La douleur endurée durant ce processus était telle qu'elle aurait pu briser un être vivant. C'était comme une souffrance atroce, divisée en cent parties et subie lentement pendant cent jours, mais accélérée et condensée en quelques minutes à peine, expliqua l'extraterrestre. Sun Qingshan, incapable de la supporter, détourna le regard. L'homme sauvage, finalement éjecté de cette machine fumante, bien que mort, avait été ramené à la vie par cette douleur insoutenable.
Au début, il ressemblait à un amas de chair putréfiée, sans os et mou, tremblant de partout et haletant fortement… Au moment où le sauvage allait se réveiller, ses globes oculaires tressaillirent sous ses paupières, et il ouvrit soudain les yeux – le monde avait complètement changé.
Sun Qingshan observa attentivement la réaction de l'autre partie. Dans la pénombre, les yeux de la créature extraterrestre croisèrent son regard
; leur teinte rouge sang lui rappelait les yeux injectés de sang d'un loup-garou par une nuit de pleine lune.
Il mourut dans le désespoir et se réveilla hébété. Personne ne s'attendait à ce qu'il reprenne soudainement ses esprits. Bien que ses pupilles aient changé de couleur, sa vision floue ne s'était pas améliorée. Il fixa Sun Qingshan d'un regard vide pendant un moment, puis détourna les yeux. « Tu es vraiment inutile », se plaignit le chef du village extraterrestre. « Si c'était un autre Sun Qingshan, il y aurait certainement un moyen de le faire guérir… »
La nouvelle venue, Sun Qingshan, était frustrée. Elle était arrivée trop tard, et son seul but était de calmer les sauvages ressuscités et de les empêcher de s'emparer soudainement d'armes et d'attaquer tout le monde.
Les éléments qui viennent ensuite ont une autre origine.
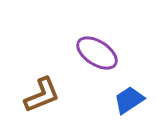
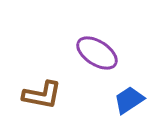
brown L-shape: rotated 33 degrees clockwise
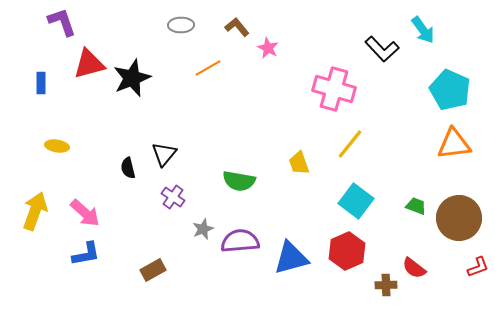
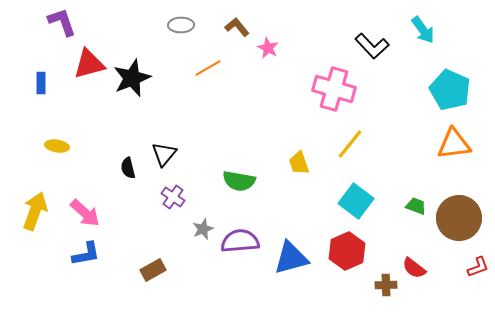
black L-shape: moved 10 px left, 3 px up
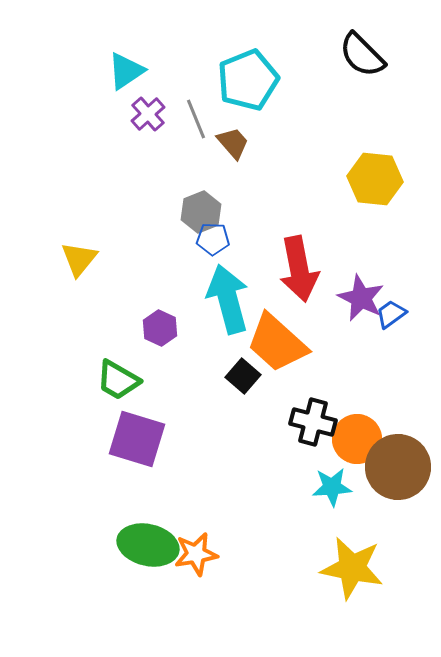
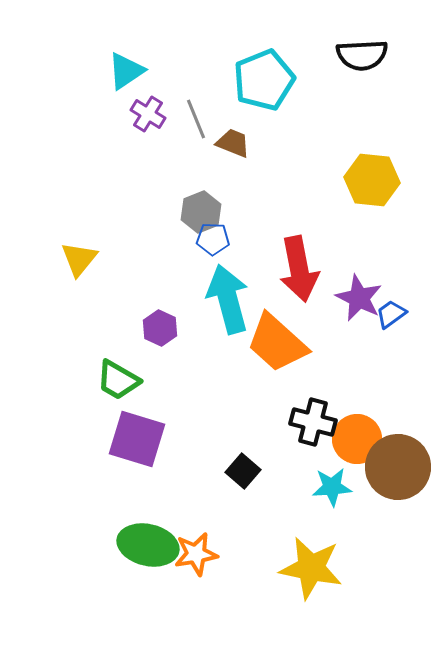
black semicircle: rotated 48 degrees counterclockwise
cyan pentagon: moved 16 px right
purple cross: rotated 16 degrees counterclockwise
brown trapezoid: rotated 27 degrees counterclockwise
yellow hexagon: moved 3 px left, 1 px down
purple star: moved 2 px left
black square: moved 95 px down
yellow star: moved 41 px left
Finalement, elle fut maîtrisée et tenta même de se faire du mal.
Lorsque le sauvage se perça la gorge avec une pierre pointue, le dernier brin de lucidité qu'il avait vainement conservé fut anéanti par l'insistance unanime de tous : Sun Qingshan est mort.
Sa tentative de le nier ne fait que lui nuire à lui-même et aux autres.
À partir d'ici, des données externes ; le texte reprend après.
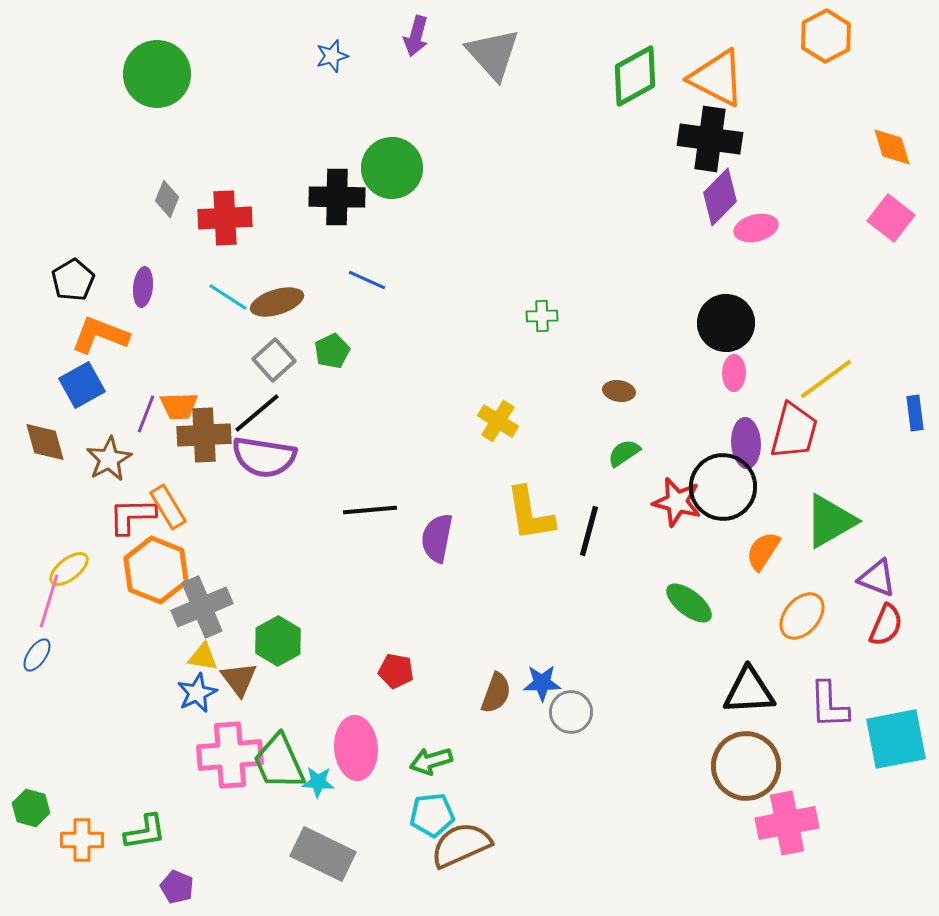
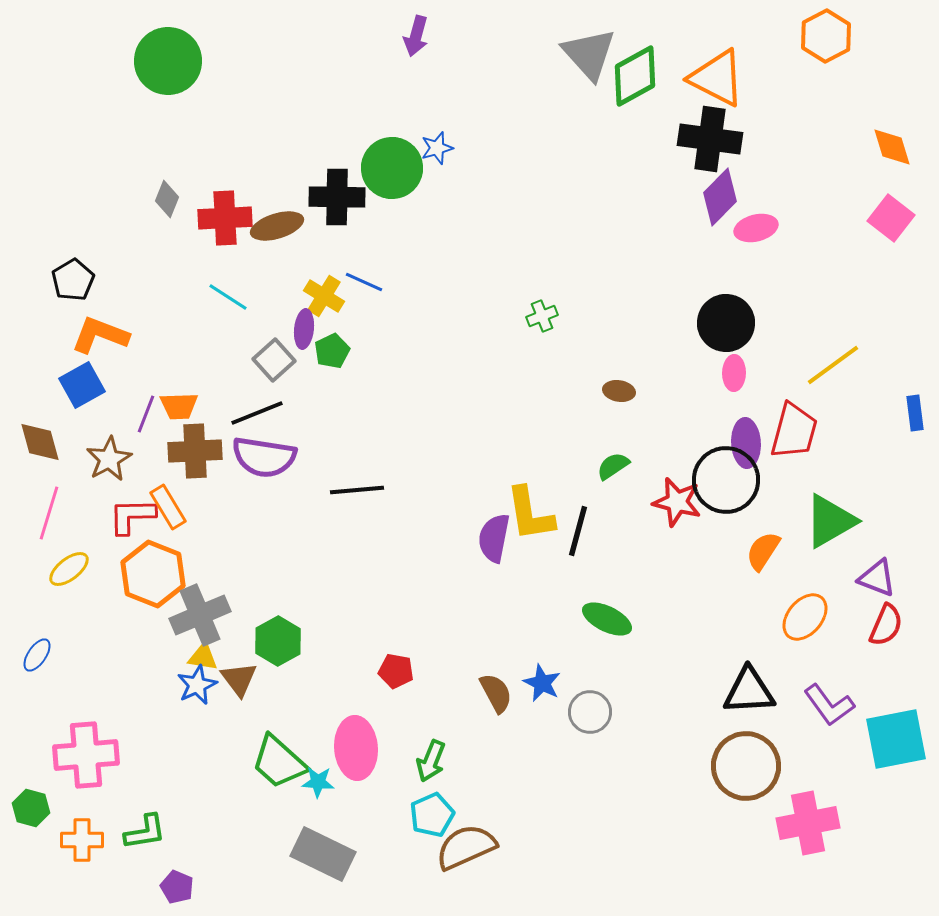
gray triangle at (493, 54): moved 96 px right
blue star at (332, 56): moved 105 px right, 92 px down
green circle at (157, 74): moved 11 px right, 13 px up
blue line at (367, 280): moved 3 px left, 2 px down
purple ellipse at (143, 287): moved 161 px right, 42 px down
brown ellipse at (277, 302): moved 76 px up
green cross at (542, 316): rotated 20 degrees counterclockwise
yellow line at (826, 379): moved 7 px right, 14 px up
black line at (257, 413): rotated 18 degrees clockwise
yellow cross at (498, 421): moved 174 px left, 125 px up
brown cross at (204, 435): moved 9 px left, 16 px down
brown diamond at (45, 442): moved 5 px left
green semicircle at (624, 453): moved 11 px left, 13 px down
black circle at (723, 487): moved 3 px right, 7 px up
black line at (370, 510): moved 13 px left, 20 px up
black line at (589, 531): moved 11 px left
purple semicircle at (437, 538): moved 57 px right
orange hexagon at (156, 570): moved 3 px left, 4 px down
pink line at (49, 601): moved 88 px up
green ellipse at (689, 603): moved 82 px left, 16 px down; rotated 12 degrees counterclockwise
gray cross at (202, 607): moved 2 px left, 8 px down
orange ellipse at (802, 616): moved 3 px right, 1 px down
blue star at (542, 683): rotated 27 degrees clockwise
blue star at (197, 693): moved 8 px up
brown semicircle at (496, 693): rotated 48 degrees counterclockwise
purple L-shape at (829, 705): rotated 34 degrees counterclockwise
gray circle at (571, 712): moved 19 px right
pink cross at (230, 755): moved 144 px left
green arrow at (431, 761): rotated 51 degrees counterclockwise
green trapezoid at (279, 762): rotated 24 degrees counterclockwise
cyan pentagon at (432, 815): rotated 18 degrees counterclockwise
pink cross at (787, 823): moved 21 px right
brown semicircle at (461, 845): moved 5 px right, 2 px down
Mais ce n'était pas la faute de Sun Qingshan ; elle est simplement arrivée trop tard, et voilà comment les choses se sont passées.
Le chef du village extraterrestre a besoin de temps pour ranimer l'autre Sun Qingshan, et le Sun Qingshan survivant en profite pour expliquer clairement tout ce qu'il sait.
Il existe un consensus sur certains points : même si Sun Qingshan meurt, l'effondrement du mont Tai se poursuivra et ces personnes resteront piégées dans ce palais souterrain. Cependant, l'arrivée d'un second Sun Qingshan accélérera de nouveau le séisme. Les fissures se réactiveront et une éruption se produira.